Still my daydream is to morph into a full-time fiction writer. Right now, it feels like turning into a tree might be easier. It’s not that I don’t enjoy my freelance assignments — I do and I often learn things and meet people that inform my fiction. It’s just that there are only so many hours in the day and storytelling calls me!

 

 

Comments

  1. I could never diagram sentences either. I never understood much of what was taught in my English classes anyway. But I could write. My essays were what kept me on the higher classes even when I tried to drop into a lower class.

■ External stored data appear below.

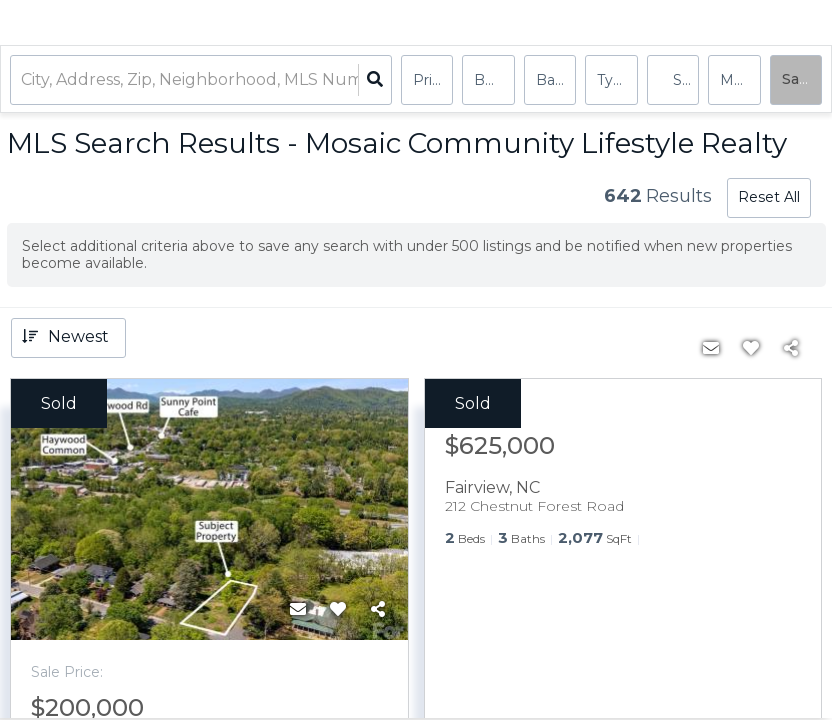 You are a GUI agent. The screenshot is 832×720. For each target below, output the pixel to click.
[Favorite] (338, 610)
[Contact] (298, 610)
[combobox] (23, 80)
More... (740, 80)
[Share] (378, 610)
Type (614, 80)
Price (431, 80)
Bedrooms (494, 80)
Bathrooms (556, 80) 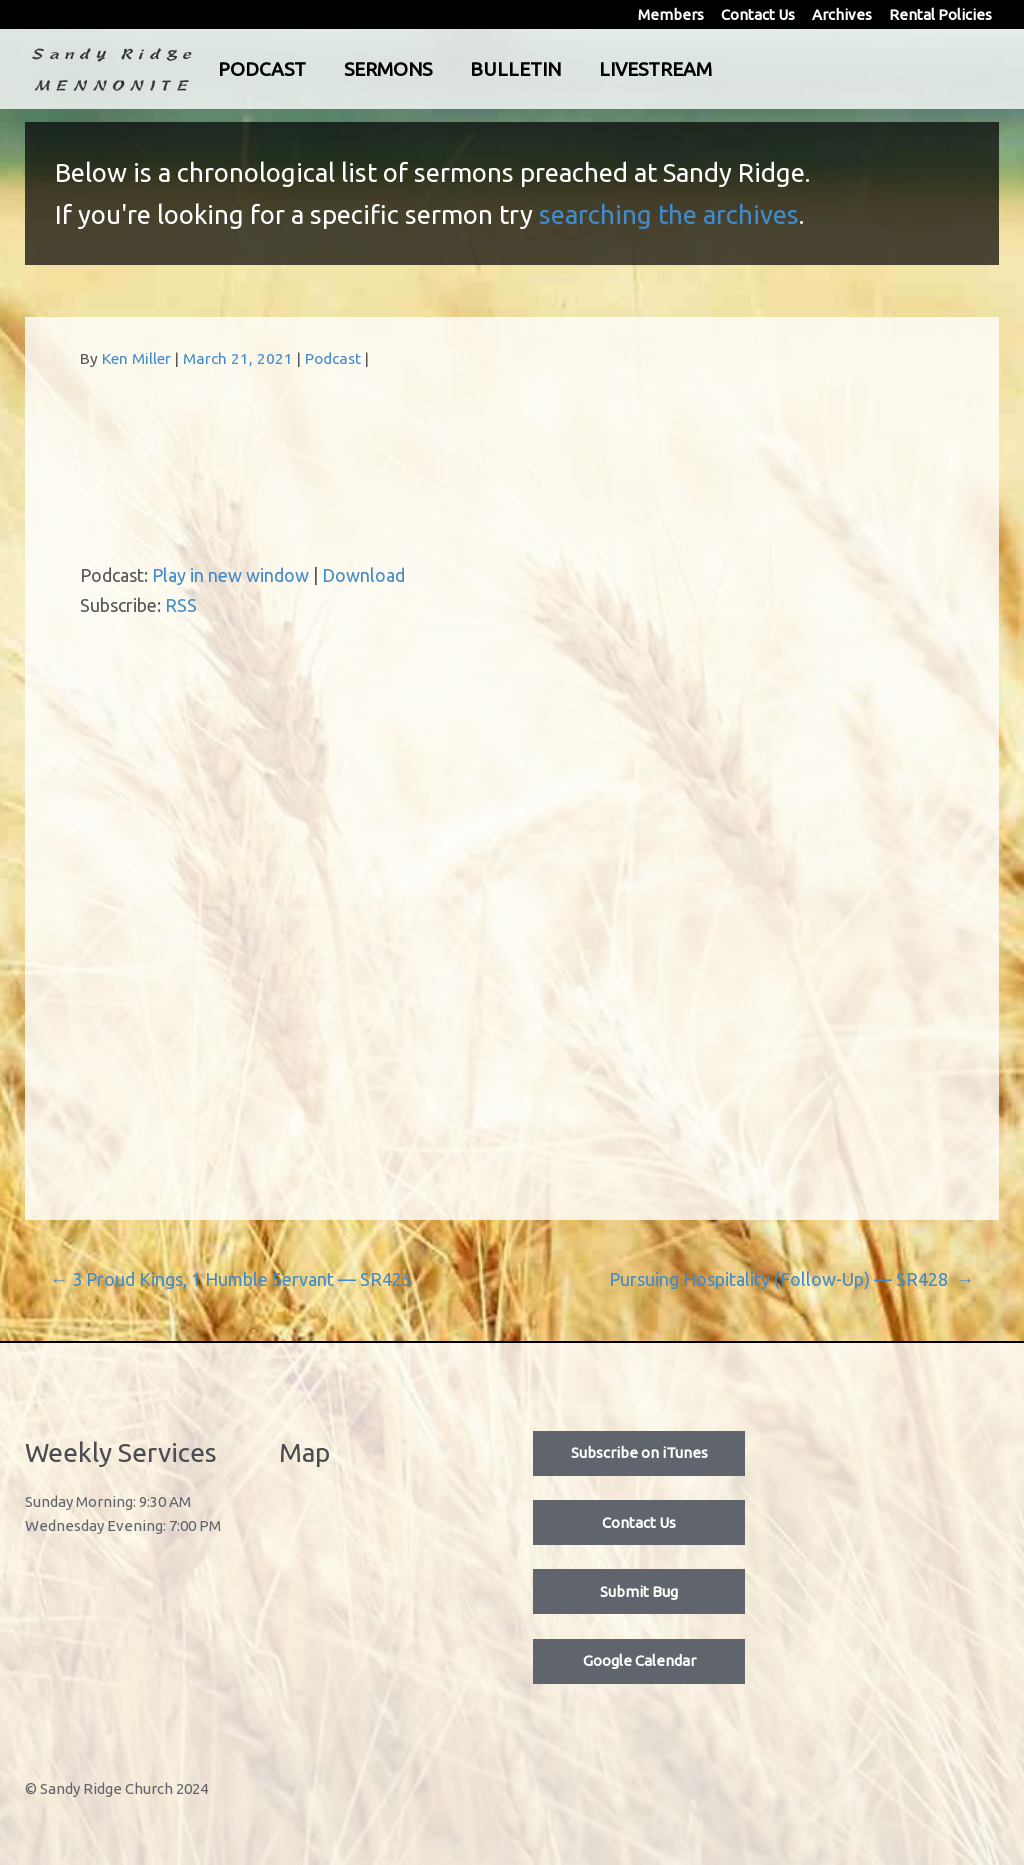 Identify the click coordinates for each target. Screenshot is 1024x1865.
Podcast (345, 69)
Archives (842, 14)
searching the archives (669, 214)
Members (671, 14)
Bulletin (598, 69)
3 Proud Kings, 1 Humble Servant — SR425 (231, 1279)
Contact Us (758, 14)
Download (363, 575)
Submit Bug (639, 1591)
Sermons (471, 69)
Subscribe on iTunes (639, 1452)
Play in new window (230, 575)
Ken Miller (136, 358)
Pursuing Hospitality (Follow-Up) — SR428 (791, 1279)
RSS (181, 605)
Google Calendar (639, 1660)
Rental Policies (940, 14)
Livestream (738, 69) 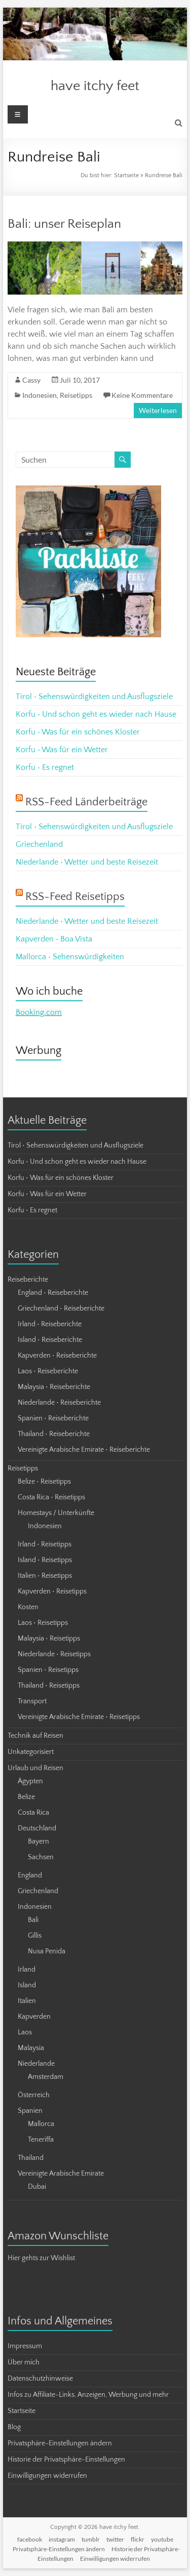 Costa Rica (33, 1813)
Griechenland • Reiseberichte (61, 1308)
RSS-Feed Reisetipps (75, 896)
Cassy (31, 380)
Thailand (31, 2158)
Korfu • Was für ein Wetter (62, 749)
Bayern (38, 1841)
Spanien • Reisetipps (48, 1670)
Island (27, 1985)
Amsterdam (45, 2077)
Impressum (25, 2346)
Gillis (35, 1936)
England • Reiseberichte (53, 1293)
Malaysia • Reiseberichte (54, 1387)
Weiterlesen (158, 410)
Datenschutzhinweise (40, 2379)
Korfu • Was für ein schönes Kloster (78, 732)
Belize (26, 1797)
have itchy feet (95, 86)
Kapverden (34, 2017)
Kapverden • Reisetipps (52, 1591)
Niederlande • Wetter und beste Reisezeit (87, 862)
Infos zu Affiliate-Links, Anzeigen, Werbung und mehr (88, 2395)
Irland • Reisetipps (44, 1544)
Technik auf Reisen (35, 1736)
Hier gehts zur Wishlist (41, 2258)
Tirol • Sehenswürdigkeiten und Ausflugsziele (94, 696)
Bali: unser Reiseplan (64, 224)
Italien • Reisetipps (45, 1576)
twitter (115, 2539)
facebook (29, 2539)
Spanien (30, 2111)
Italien (27, 2001)
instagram (62, 2539)
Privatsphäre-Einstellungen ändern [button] (60, 2443)
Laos (25, 2032)
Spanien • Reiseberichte (53, 1418)
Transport (32, 1701)
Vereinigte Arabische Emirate (61, 2174)
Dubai (37, 2187)
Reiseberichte (28, 1280)
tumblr (91, 2539)
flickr (137, 2539)
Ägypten (30, 1781)
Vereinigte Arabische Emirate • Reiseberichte (84, 1450)
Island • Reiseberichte (50, 1340)
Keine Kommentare (142, 395)
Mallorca (41, 2124)
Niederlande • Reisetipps (54, 1654)
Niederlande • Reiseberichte (59, 1403)
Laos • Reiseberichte (48, 1371)
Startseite (126, 175)
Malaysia (31, 2048)
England (30, 1875)
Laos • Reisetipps (43, 1623)
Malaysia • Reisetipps (49, 1638)
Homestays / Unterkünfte (56, 1513)
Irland (26, 1970)
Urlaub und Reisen (35, 1768)
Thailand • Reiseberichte (54, 1434)
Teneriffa (41, 2140)
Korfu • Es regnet (45, 767)
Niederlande (36, 2064)
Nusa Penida (46, 1951)
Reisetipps (76, 395)
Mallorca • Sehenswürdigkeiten (70, 956)
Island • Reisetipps (45, 1560)
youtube (162, 2539)
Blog (14, 2427)
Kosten (28, 1607)
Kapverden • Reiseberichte (57, 1356)
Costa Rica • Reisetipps (51, 1497)
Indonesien (39, 395)
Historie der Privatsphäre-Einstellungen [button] (66, 2460)
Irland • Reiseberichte (50, 1324)
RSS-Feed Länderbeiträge (86, 802)
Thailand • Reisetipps (49, 1686)
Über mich (24, 2362)
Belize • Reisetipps (44, 1482)
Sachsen (41, 1857)
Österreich (34, 2095)
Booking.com (39, 1012)
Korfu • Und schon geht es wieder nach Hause (96, 714)
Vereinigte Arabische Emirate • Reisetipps (79, 1717)
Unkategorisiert (31, 1752)
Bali (33, 1920)
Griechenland (39, 844)
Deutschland (37, 1828)
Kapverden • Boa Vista (54, 939)
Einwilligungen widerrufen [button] (47, 2476) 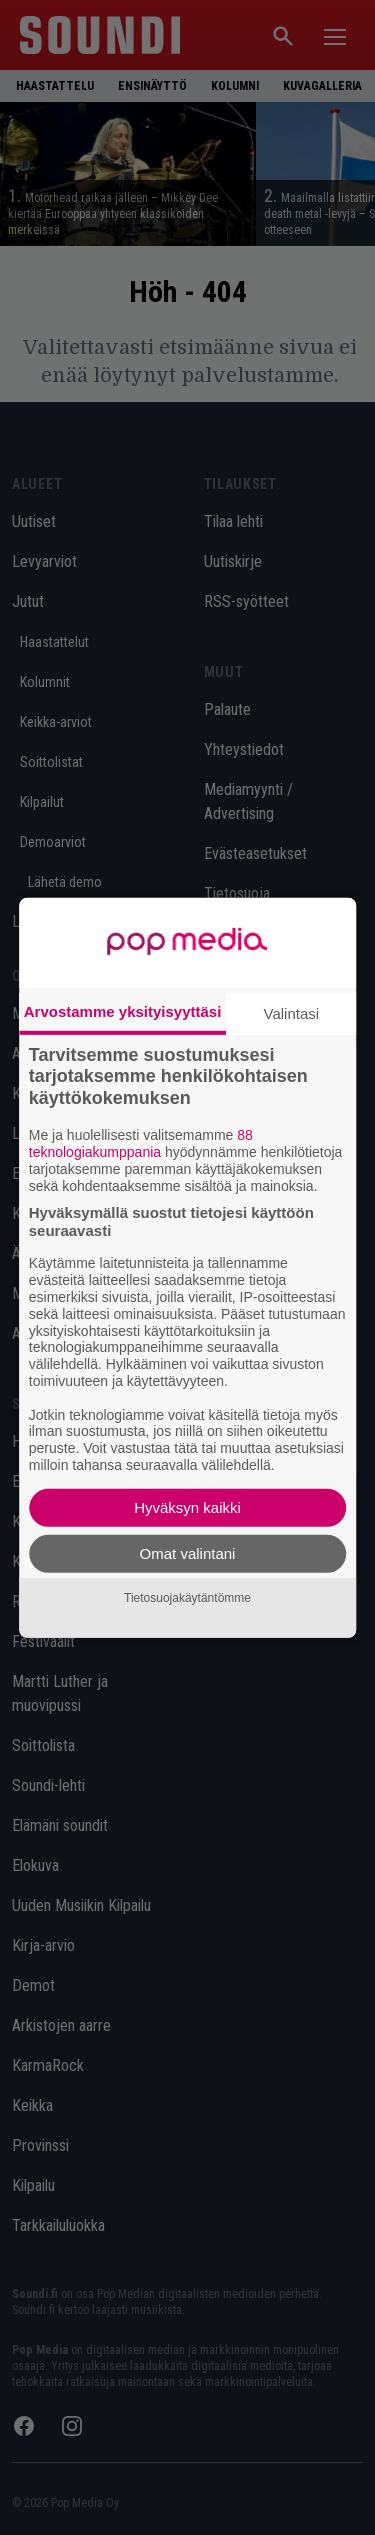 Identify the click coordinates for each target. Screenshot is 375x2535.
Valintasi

    All we have is the blank page. Keep filling that page.

    • Candy

      Ah yes… that BLANK PAGE! It looms.
      When I worked with my dad in our ad agency, he taught me about the terror of the blank page. Most of our clients were truly frightened of it. They didn’t know what they didn’t want until they saw it on the page. The writer, in this relationship, must be fearless and face the blank page (or empty screen) and fill it. Even if it’s the “wrong” words, it’s the starting place.

  2. I too love the idea of metamorphosis, but it doesn’t have to be physical! When a timid characters becomes a strong one, or a weak character becomes ‘bad’, you can call it a character arc, or you can call it metamorphosis. I like big words. 🙂

    • Candy

      Yes… yes… yes…
      An emotional or intellectual metamorphosis can be as dramatic as any physical transformation into a tree (or a wolf or even an insect).

      In all good stories, someone grows and changes. It may be subtle but it is a metamorphosis.

  3. Diagramming sentences is definitely a downer, but what a smart teacher to motivate you in such a way! I never cared much for diagramming until I took a linguistics class in college, but in that context, diagramming made more sense to me. It’s gone out of fashion to teach students much diagramming, but I often wonder how the shift away from so much grammar instruction will impact future writers? But it’s a hard call, since as Jon stated, he could write but could not diagram. The more tools we have at our disposal, the greater our metamorphosis can be 😉

    • Candy

      It’s funny some of the kids who were diagramming champs, were dull writers. It was mystifying to me and yet, as Miss Jakes discovered, diagramming was best as a carrot or stick ploy with me. I’m sure it would be much more interesting in the context of linguistics.

      The more friends I have from Europe and Latin America (the more multi-lingual people I meet) the more I wonder about their voices in different languages — the metamorphosis from one persona in German to the new persona in English, etc. All the tools, all the words, all the nuances…. adds up to better storytelling skills.